### [Work task]
Beneath this instruction is a block of data; output from it exactly the lines that run from the one containing "Souhaits particuliers" through the one containing "১১৪ কিলোমিটার সিঙ্গেল লাইনে", inclusive.
### Exercise inputs ###
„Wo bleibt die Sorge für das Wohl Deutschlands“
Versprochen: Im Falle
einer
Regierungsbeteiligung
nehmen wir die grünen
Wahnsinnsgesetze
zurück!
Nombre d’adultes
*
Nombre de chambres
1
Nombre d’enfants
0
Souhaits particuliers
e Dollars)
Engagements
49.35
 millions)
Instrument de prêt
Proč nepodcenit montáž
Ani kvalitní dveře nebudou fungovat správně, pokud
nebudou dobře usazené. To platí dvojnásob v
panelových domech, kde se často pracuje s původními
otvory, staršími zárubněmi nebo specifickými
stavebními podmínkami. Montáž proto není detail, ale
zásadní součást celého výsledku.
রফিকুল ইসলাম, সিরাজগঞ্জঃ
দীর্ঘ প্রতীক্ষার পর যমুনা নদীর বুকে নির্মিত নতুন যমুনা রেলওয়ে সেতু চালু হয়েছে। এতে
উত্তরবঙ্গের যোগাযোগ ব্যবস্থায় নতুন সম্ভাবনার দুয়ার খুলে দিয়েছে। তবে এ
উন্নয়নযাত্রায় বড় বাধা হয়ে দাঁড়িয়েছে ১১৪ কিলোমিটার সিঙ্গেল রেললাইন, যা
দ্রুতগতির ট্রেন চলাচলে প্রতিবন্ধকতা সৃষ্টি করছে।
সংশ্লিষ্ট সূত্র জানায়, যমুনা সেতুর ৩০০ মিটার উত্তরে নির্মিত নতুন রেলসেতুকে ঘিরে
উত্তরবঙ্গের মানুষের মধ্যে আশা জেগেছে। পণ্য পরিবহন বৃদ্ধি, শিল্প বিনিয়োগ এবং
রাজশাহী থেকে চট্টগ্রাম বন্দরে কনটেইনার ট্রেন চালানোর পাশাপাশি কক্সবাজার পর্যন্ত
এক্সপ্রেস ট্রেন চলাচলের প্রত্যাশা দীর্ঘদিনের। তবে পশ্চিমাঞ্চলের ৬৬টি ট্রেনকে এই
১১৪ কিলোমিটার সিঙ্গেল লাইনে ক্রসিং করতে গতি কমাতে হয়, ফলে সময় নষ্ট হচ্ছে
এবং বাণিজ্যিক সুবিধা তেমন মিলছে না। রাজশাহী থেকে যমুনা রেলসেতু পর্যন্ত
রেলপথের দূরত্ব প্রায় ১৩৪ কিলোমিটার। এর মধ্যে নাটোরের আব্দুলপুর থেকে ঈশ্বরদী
###
### [Exercise answer]
Souhaits particuliers
e Dollars)
Engagements
49.35
 millions)
Instrument de prêt
Proč nepodcenit montáž
Ani kvalitní dveře nebudou fungovat správně, pokud
nebudou dobře usazené. To platí dvojnásob v
panelových domech, kde se často pracuje s původními
otvory, staršími zárubněmi nebo specifickými
stavebními podmínkami. Montáž proto není detail, ale
zásadní součást celého výsledku.
রফিকুল ইসলাম, সিরাজগঞ্জঃ
দীর্ঘ প্রতীক্ষার পর যমুনা নদীর বুকে নির্মিত নতুন যমুনা রেলওয়ে সেতু চালু হয়েছে। এতে
উত্তরবঙ্গের যোগাযোগ ব্যবস্থায় নতুন সম্ভাবনার দুয়ার খুলে দিয়েছে। তবে এ
উন্নয়নযাত্রায় বড় বাধা হয়ে দাঁড়িয়েছে ১১৪ কিলোমিটার সিঙ্গেল রেললাইন, যা
দ্রুতগতির ট্রেন চলাচলে প্রতিবন্ধকতা সৃষ্টি করছে।
সংশ্লিষ্ট সূত্র জানায়, যমুনা সেতুর ৩০০ মিটার উত্তরে নির্মিত নতুন রেলসেতুকে ঘিরে
উত্তরবঙ্গের মানুষের মধ্যে আশা জেগেছে। পণ্য পরিবহন বৃদ্ধি, শিল্প বিনিয়োগ এবং
রাজশাহী থেকে চট্টগ্রাম বন্দরে কনটেইনার ট্রেন চালানোর পাশাপাশি কক্সবাজার পর্যন্ত
এক্সপ্রেস ট্রেন চলাচলের প্রত্যাশা দীর্ঘদিনের। তবে পশ্চিমাঞ্চলের ৬৬টি ট্রেনকে এই
১১৪ কিলোমিটার সিঙ্গেল লাইনে ক্রসিং করতে গতি কমাতে হয়, ফলে সময় নষ্ট হচ্ছে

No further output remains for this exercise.